*SUPPLIED MATERIAL:*
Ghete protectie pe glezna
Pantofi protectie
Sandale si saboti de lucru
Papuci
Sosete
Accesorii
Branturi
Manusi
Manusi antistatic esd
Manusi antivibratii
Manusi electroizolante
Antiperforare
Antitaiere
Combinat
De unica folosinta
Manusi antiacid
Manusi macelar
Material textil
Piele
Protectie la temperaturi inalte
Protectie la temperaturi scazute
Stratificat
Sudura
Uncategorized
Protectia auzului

...

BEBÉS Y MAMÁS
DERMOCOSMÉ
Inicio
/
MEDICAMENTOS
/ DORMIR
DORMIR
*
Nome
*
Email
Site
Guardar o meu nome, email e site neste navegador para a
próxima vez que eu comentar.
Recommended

...

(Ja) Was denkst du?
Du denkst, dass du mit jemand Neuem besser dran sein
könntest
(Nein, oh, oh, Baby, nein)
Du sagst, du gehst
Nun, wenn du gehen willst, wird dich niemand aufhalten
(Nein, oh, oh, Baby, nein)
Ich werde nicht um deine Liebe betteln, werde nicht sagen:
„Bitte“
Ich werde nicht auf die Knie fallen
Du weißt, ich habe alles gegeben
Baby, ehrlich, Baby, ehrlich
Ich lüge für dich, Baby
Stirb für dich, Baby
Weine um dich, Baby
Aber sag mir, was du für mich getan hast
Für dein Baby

*YOUR TASK:*
Among the entries, find every line holding "Manusi" and return it.

*TASK ANSWER:*
Manusi
Manusi antistatic esd
Manusi antivibratii
Manusi electroizolante
Manusi antiacid
Manusi macelar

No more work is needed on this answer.